Your copy should hold only the lines from the one with "and Sustainability" to the one with "The persistence of", both included, each exactly as it stands below, with no pictures.

################

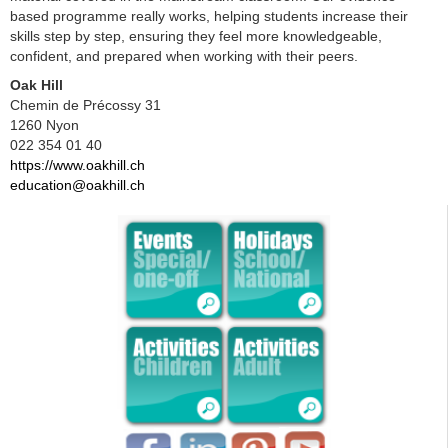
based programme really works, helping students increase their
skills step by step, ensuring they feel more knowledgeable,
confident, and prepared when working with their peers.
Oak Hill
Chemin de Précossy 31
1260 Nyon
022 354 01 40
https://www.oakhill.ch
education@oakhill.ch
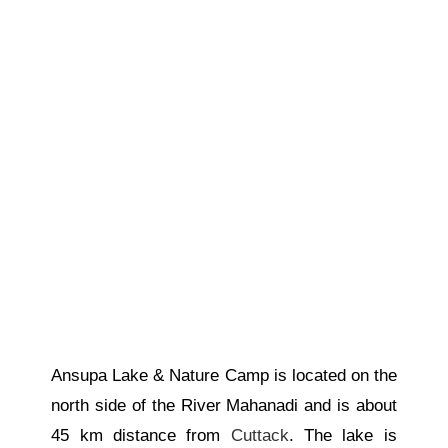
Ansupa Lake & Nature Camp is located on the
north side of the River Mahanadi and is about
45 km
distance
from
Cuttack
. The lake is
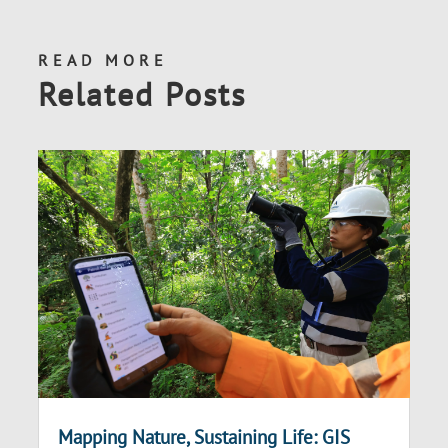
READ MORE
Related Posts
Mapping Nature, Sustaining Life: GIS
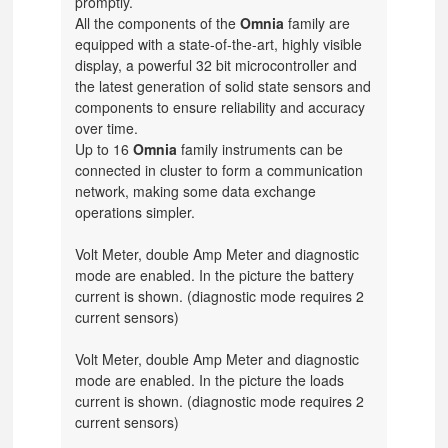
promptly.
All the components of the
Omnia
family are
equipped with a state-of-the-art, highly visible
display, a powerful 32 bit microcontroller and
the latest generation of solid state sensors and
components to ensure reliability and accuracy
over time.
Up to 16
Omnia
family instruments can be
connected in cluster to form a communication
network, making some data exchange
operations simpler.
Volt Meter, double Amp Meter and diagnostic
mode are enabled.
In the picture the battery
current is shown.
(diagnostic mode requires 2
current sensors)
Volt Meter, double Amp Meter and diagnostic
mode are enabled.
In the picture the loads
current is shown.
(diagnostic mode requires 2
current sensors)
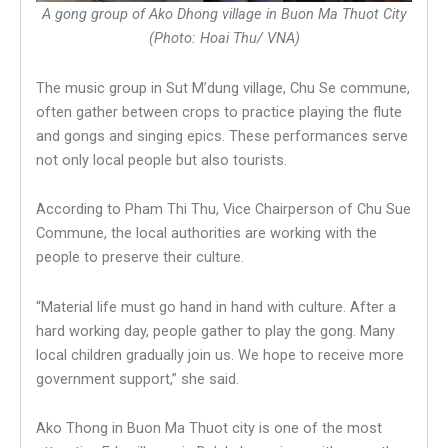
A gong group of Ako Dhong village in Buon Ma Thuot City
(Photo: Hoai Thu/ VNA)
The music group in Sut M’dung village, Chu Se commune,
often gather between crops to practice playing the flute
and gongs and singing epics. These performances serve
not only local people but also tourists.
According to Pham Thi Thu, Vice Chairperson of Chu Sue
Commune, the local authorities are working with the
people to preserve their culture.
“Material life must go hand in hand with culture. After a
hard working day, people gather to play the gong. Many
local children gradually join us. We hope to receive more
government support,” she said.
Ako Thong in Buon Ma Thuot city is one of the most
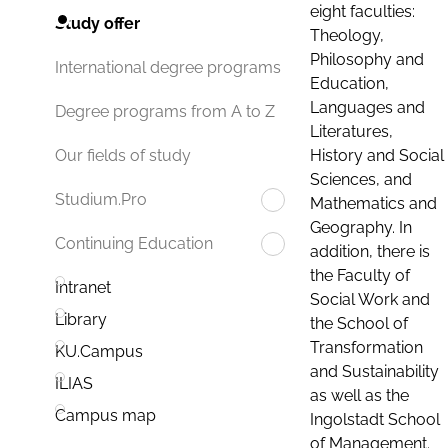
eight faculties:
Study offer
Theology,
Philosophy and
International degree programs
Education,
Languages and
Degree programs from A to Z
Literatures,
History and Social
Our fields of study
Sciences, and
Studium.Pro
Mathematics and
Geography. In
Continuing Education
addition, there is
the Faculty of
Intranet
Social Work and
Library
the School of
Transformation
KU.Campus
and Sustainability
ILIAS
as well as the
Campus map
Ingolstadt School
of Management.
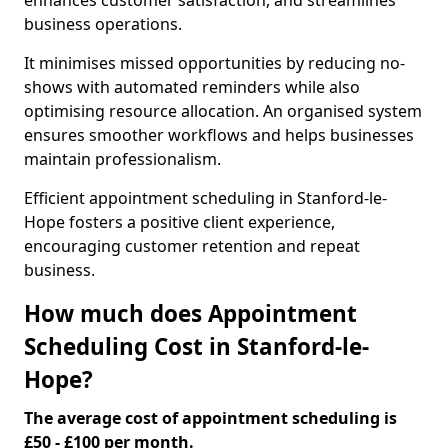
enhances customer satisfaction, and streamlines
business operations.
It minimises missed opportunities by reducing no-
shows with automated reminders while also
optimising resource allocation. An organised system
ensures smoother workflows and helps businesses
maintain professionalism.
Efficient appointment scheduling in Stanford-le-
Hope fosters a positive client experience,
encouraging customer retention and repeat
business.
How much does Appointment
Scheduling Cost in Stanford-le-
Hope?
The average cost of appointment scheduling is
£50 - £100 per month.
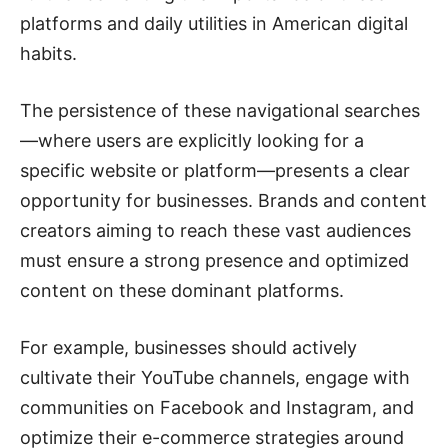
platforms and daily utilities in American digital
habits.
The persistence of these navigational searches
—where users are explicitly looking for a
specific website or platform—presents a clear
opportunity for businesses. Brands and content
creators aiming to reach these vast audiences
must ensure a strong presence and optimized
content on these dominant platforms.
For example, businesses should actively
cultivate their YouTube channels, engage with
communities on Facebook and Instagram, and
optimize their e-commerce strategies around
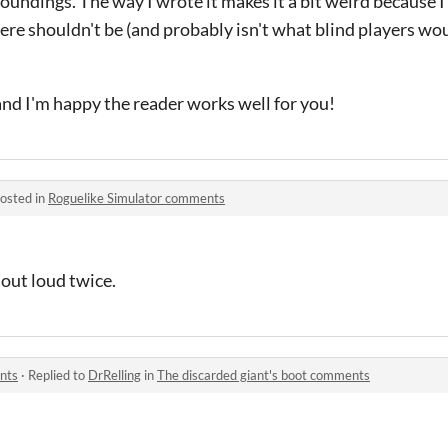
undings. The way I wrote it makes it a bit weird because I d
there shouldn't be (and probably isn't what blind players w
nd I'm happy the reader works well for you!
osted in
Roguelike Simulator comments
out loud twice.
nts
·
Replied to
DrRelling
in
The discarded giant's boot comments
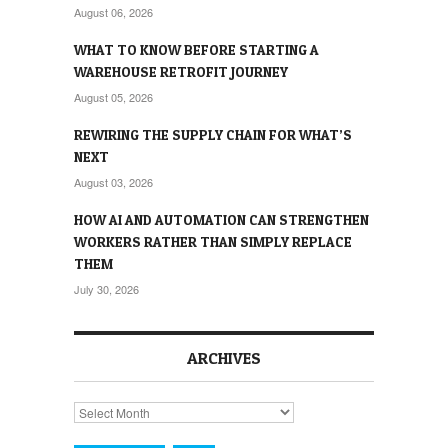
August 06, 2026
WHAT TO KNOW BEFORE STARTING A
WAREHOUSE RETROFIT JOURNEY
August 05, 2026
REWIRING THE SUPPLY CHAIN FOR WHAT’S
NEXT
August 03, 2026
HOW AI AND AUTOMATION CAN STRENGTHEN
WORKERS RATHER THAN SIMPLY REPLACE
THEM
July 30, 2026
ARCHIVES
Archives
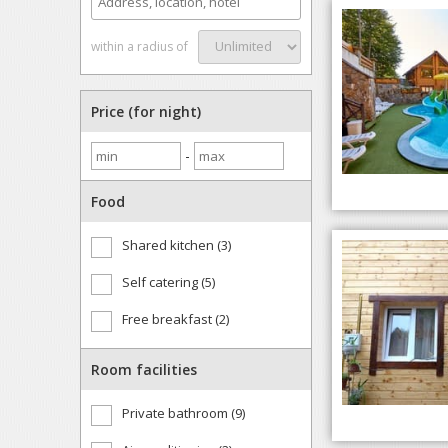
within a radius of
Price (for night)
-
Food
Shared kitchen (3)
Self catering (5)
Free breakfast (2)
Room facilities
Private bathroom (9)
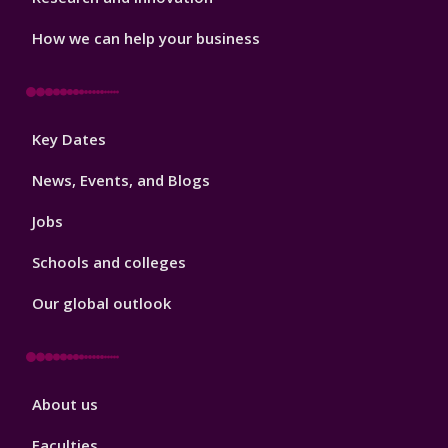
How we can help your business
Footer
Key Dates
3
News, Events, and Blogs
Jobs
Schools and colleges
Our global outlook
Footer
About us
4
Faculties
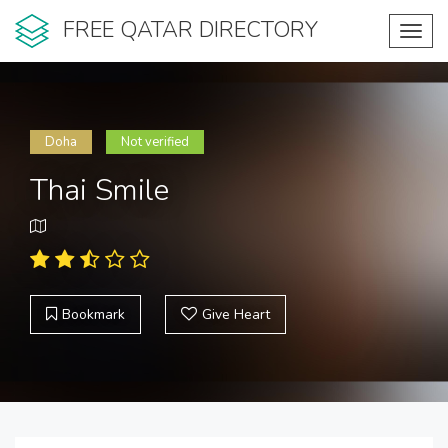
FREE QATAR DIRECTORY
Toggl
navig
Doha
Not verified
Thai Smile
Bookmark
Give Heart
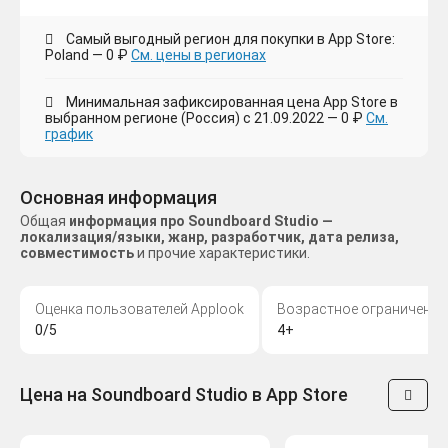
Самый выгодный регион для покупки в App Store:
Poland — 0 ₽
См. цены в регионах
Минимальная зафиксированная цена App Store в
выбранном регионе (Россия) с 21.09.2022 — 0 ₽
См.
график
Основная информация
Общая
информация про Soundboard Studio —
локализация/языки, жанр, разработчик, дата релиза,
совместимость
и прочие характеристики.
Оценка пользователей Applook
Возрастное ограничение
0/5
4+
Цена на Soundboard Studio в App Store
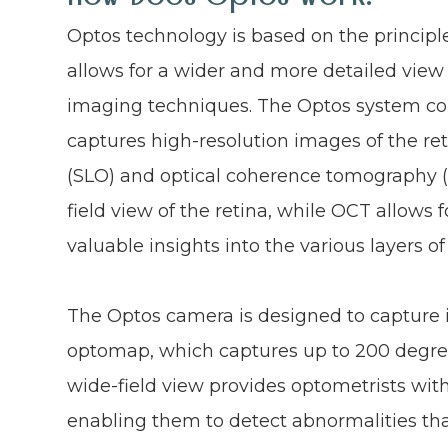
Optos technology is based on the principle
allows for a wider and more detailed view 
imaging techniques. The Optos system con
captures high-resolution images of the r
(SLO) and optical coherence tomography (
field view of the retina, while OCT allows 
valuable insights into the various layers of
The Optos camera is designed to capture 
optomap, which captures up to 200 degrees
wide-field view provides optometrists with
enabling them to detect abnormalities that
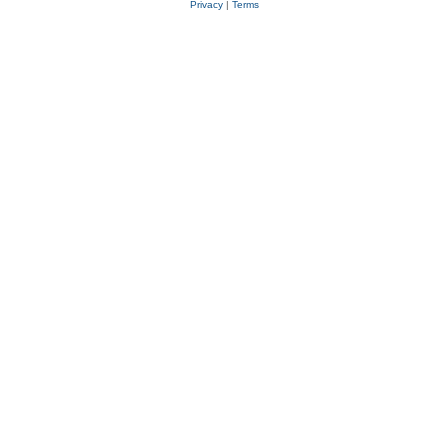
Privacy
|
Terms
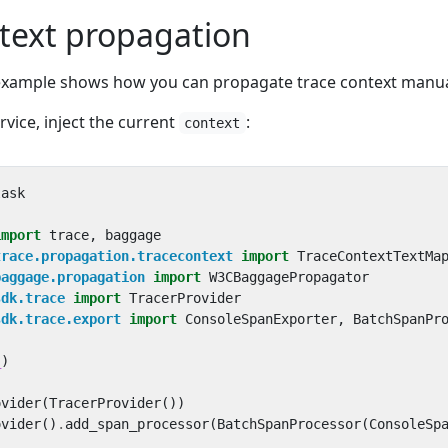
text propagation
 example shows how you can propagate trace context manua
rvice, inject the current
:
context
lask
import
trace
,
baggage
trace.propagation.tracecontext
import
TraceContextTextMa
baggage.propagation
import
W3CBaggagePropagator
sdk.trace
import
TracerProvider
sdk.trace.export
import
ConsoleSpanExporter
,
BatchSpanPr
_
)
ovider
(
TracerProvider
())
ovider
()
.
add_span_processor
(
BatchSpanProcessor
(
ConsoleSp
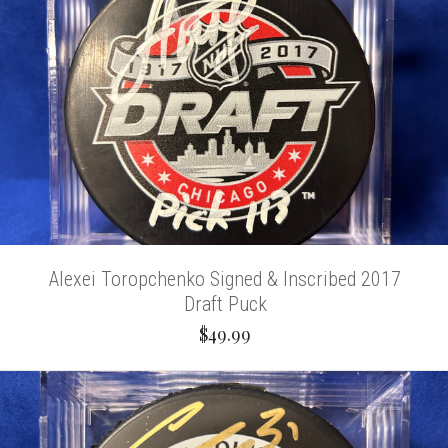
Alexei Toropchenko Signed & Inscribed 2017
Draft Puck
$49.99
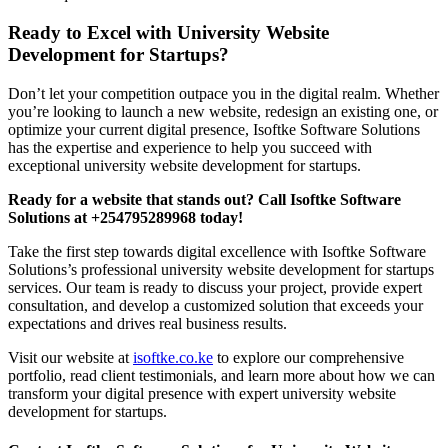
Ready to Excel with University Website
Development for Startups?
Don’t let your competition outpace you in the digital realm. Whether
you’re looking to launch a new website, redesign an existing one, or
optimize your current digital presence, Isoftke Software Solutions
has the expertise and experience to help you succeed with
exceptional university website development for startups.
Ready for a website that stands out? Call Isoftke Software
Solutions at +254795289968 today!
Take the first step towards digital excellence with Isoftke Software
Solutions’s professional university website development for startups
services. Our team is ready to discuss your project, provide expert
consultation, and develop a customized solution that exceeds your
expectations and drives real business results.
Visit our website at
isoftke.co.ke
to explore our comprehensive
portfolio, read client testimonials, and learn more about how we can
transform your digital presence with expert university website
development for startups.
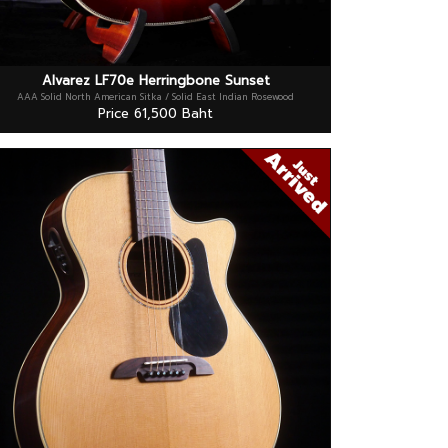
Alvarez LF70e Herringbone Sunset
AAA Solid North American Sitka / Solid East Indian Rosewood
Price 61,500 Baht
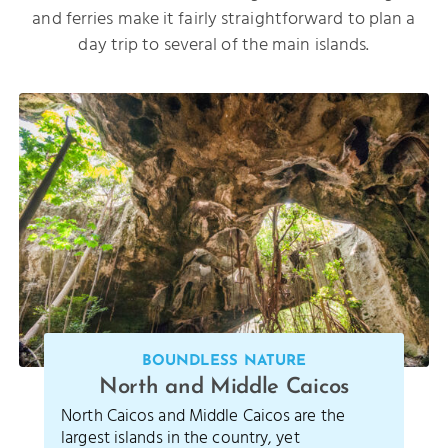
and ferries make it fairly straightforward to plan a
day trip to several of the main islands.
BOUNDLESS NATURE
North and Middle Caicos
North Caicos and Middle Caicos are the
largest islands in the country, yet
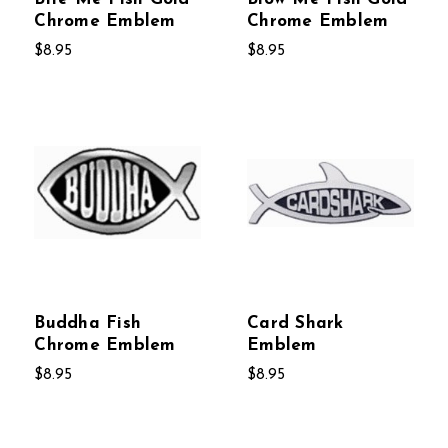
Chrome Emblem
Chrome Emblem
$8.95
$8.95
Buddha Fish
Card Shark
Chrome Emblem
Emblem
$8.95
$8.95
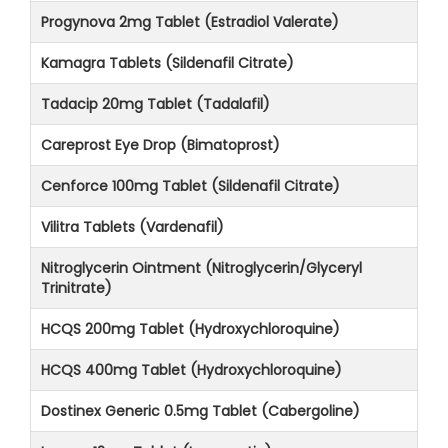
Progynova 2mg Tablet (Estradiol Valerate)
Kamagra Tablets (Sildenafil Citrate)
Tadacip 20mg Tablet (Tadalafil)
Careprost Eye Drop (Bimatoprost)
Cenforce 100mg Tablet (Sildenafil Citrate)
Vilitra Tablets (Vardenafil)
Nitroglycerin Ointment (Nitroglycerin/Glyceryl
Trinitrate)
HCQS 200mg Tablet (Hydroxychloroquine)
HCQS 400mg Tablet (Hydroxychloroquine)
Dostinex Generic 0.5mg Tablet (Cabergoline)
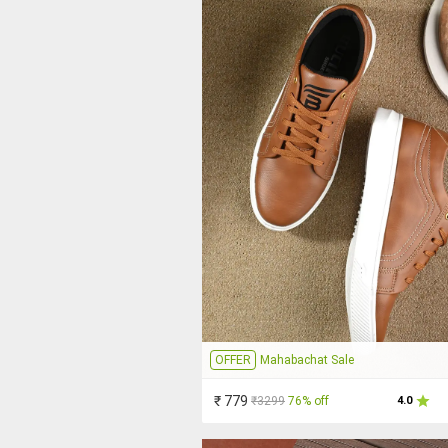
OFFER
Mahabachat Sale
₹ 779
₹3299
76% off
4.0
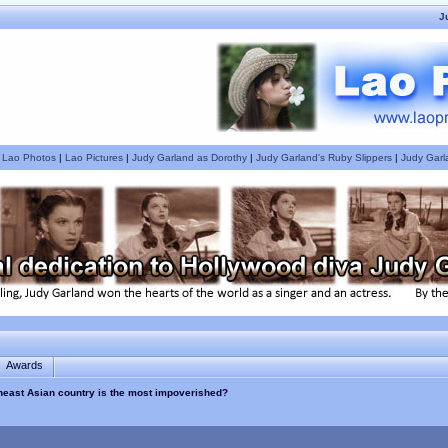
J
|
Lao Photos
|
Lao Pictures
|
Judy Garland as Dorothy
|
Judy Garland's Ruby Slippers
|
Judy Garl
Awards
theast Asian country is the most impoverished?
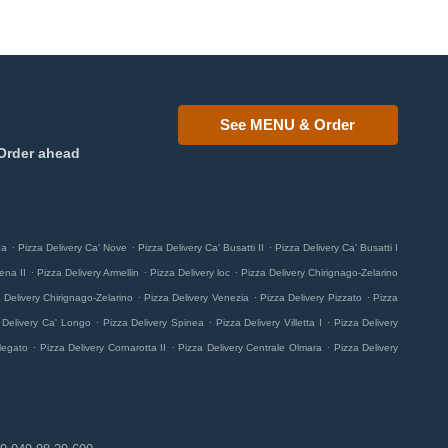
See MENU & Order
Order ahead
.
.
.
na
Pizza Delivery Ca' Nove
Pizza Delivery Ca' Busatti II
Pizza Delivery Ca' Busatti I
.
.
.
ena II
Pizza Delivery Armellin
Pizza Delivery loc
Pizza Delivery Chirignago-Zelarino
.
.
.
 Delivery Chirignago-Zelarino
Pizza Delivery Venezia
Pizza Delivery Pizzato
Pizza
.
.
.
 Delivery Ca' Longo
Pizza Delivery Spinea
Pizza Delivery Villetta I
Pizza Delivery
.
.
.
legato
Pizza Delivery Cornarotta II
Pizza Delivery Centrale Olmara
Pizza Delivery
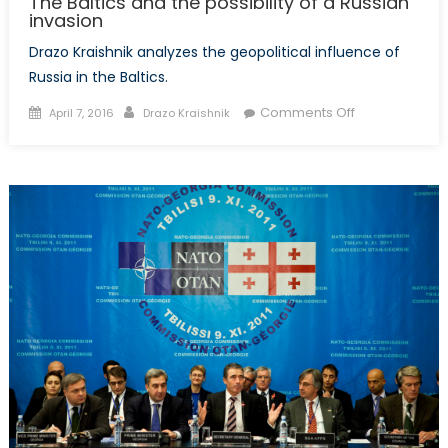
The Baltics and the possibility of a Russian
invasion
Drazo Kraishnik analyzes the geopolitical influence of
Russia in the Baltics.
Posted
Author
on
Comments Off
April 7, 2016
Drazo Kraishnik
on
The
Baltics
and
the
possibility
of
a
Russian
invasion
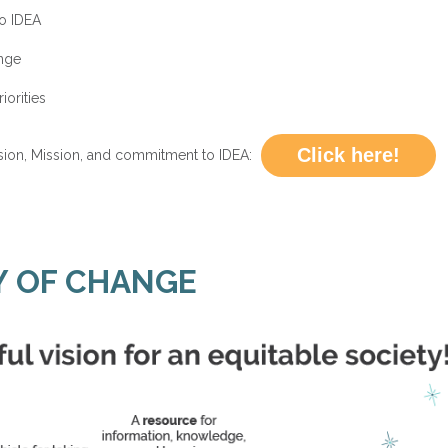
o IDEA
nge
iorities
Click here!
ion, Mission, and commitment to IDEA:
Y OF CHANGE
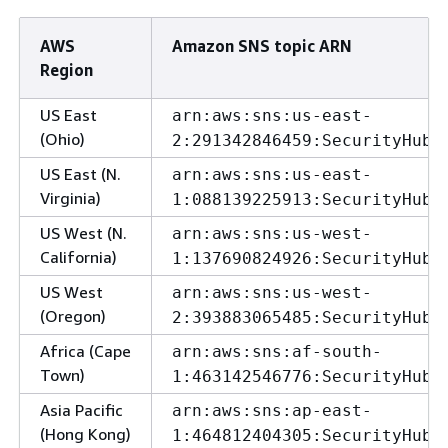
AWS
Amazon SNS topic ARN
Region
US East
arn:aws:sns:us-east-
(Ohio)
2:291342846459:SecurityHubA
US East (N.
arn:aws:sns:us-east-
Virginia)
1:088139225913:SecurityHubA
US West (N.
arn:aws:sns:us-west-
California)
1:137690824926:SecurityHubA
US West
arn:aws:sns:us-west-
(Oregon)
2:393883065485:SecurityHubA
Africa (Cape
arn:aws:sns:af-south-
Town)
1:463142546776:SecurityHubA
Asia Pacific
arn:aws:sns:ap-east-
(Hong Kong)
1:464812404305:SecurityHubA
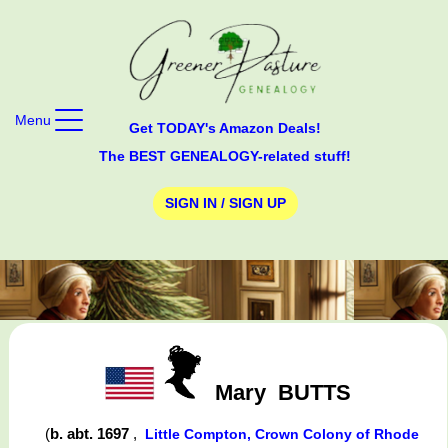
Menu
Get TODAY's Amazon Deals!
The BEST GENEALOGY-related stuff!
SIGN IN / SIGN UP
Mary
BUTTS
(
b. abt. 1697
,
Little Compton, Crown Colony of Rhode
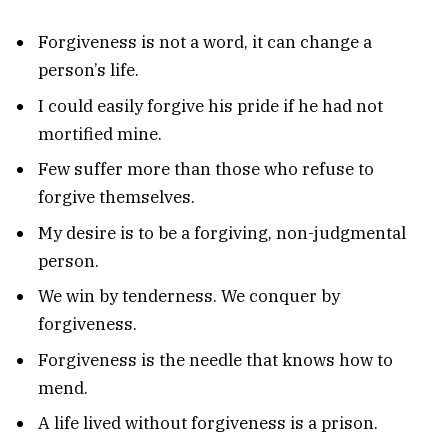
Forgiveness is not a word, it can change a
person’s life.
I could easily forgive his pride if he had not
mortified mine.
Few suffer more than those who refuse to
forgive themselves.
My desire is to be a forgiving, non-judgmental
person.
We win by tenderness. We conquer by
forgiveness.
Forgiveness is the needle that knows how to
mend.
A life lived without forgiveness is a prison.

################

*ANSWER*:
and Sustainability
ILIAS
as well as the
Campus map
Ingolstadt School
of Management.
enhances customer satisfaction, and streamlines
business operations.
It minimises missed opportunities by reducing no-
shows with automated reminders while also
optimising resource allocation. An organised system
ensures smoother workflows and helps businesses
maintain professionalism.
Efficient appointment scheduling in Stanford-le-
Hope fosters a positive client experience,
encouraging customer retention and repeat
business.
How much does Appointment
Scheduling Cost in Stanford-le-
Hope?
The average cost of appointment scheduling is
£50 - £100 per month.
platforms and daily utilities in American digital
habits.
The persistence of these navigational searches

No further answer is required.